** Work to be completed **
Restate every line of the data word for word, except for the images.

[Opening Information section]

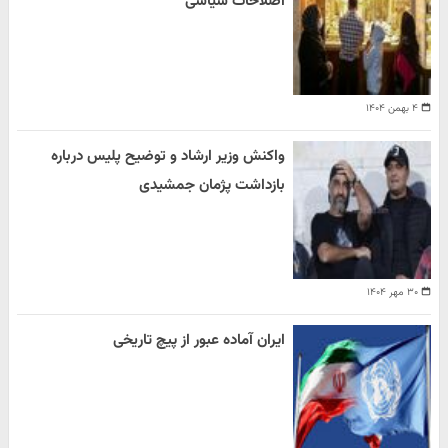
اصلاحات سیاسی
۴ بهمن ۱۴۰۴
واکنش وزیر ارشاد و توضیح پلیس درباره
بازداشت پژمان جمشیدی
۳۰ مهر ۱۴۰۴
ایران آماده عبور از پیچ تاریخی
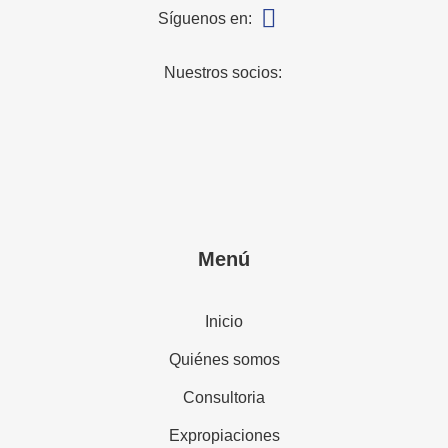
Síguenos en:
Nuestros socios:
Menú
Inicio
Quiénes somos
Consultoria
Expropiaciones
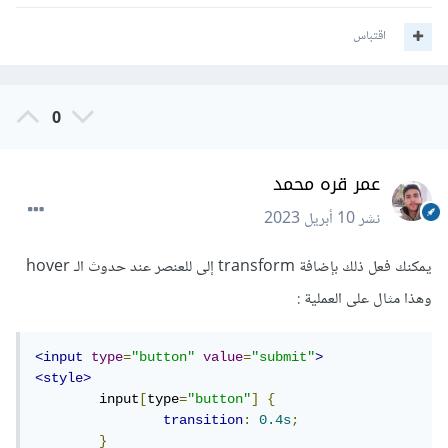
اقتباس
0
عمر قره محمد
نشر
10 أبريل 2023
يمكنك فعل ذلك بإضافة transform إلى للعنصر عند حدوث الـ hover
وهذا مثال على العملية
:
<input
type
=
"button"
value
=
"submit"
>
<style>
	input
[
type
=
"button"
]
{
transition
:
0.4s
;
}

[Closing Information section]

** Answer to the exercise **
اصلاحات سیاسی
۴ بهمن ۱۴۰۴
واکنش وزیر ارشاد و توضیح پلیس درباره
بازداشت پژمان جمشیدی
۳۰ مهر ۱۴۰۴
ایران آماده عبور از پیچ تاریخی
Síguenos en:
Nuestros socios:
Menú
Inicio
Quiénes somos
Consultoria
Expropiaciones
اقتباس
0
عمر قره محمد
نشر
10 أبريل 2023
يمكنك فعل ذلك بإضافة transform إلى للعنصر عند حدوث الـ hover
وهذا مثال على العملية
:
<input
type
=
"button"
value
=
"submit"
>
<style>
	input
[
type
=
"button"
]
{
transition
:
0.4s
;
}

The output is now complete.